「正月病」で気持ちが落ち込む、体がだるい、眠れない 不調を招く三つの理由 帰省も一因に…対策は?
年末年始の休みが後半に入り、三が日が終わろうとしているこの時期に、気持ちが落ち込んだり憂鬱(ゆううつ)な気分になったりしている人もいるのではないでしょうか。こうした状態のことを「正月病」とも言うようです。対処法について、立教大学現代心理学部教授で公認心理師の松永美希さんに聞きました。(聞き手・利根川昌紀) 【表】うつ病にならないために、やめておきたい七つのこと
忘年会、クリスマス、そして…
――年末年始の休みを機会に、メンタルに不調が生じることがあるのはなぜですか。 休みを取ると通常は、気持ちがリフレッシュして仕事に意欲的に取り組めるようになります。

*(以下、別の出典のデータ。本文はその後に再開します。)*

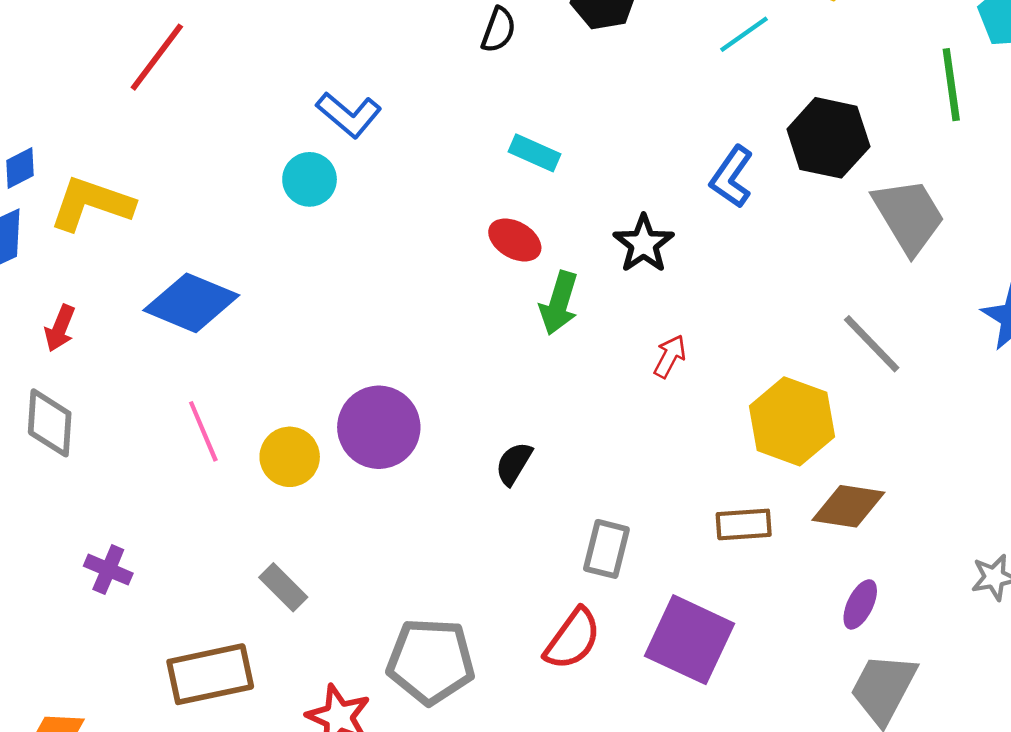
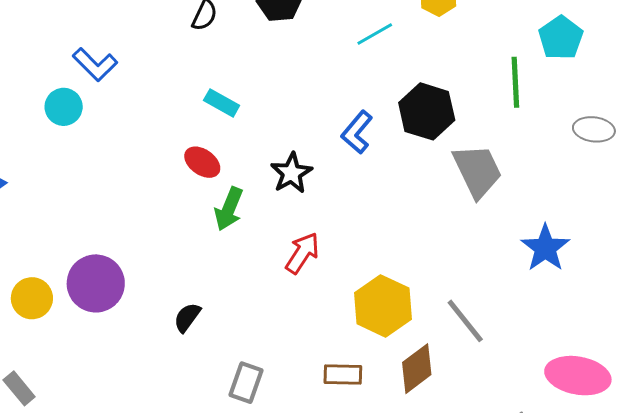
gray line: (872, 344) -> (465, 321), moved
red arrow: (670, 356) -> (302, 253), size x1.4
brown diamond: (848, 506) -> (417, 369), turned -51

しかし、年末年始の休暇では、(1)年末進行で仕事が忙しく疲労が蓄積している(2)クリスマスや正月など、イベントが多く食事や睡眠のリズムが崩れやすい(3)帰省しなければいけないなど、普段の生活にはないストレスや緊張を感じる――といったことから、心身に大きな負担が生じてしまうということが少なくありません。 ――具体的には、どのようなことでしょうか。 12月には、休みの前に仕事を終わらせようと詰め込む人が多いと思います。忘年会やクリスマスなどの行事もあり、疲労をためた状態で休みに入ります。そのまま、帰省したり大掃除をしたりし、心身が休まることはありません。 お正月になると、おせち料理を食べたりお酒を飲んだりします。食事や睡眠のリズムが崩れる人は、多いでしょう。飲酒は眠りを浅くし睡眠の質を低下させます。 帰省をする人は、普段会わない親族などと顔を合わせることになります。もちろん、久々に会えるのはうれしいことだと思いますが、気を使うこともあるでしょう。そこで気になることを言われたりしたら、気持ちが落ち込む要因にもなります。正月が終わって体がだるかったり、夜眠れなくなったりといった状態になっても無理はありません。
三が日が終わったら…
――休みは楽しみたいものですが、連休が終わった後にしんどい思いはしたくありません。 休み中も普段通り、規則正しい生活を送れば、仕事や学校が始まる際にも問題は生じません。しかし、時間を気にせず、お酒を飲んだりしながら、おせち料理を食べて過ごすというのは、お正月の楽しみでもあります。 朝、起きる時間を決めておくと、生活リズムが崩れにくくなります。だらだらと過ごすのは三が日が終わるまでと決めておき、4日以降は、決まった時間に起きたり食事をしたりするよう心がけるとよいでしょう。 人付き合いによるストレスは、関わりを持たないようにできれば、それに越したことはありません。しかし、なかなかそうもいきません。 気遣いなどをして疲れた場合は、一人の時間を作ってリラックスしたり、気心の知れた人に愚痴を聞いてもらったりして、嫌な気持ちの「荷下ろし」をすることが大切です。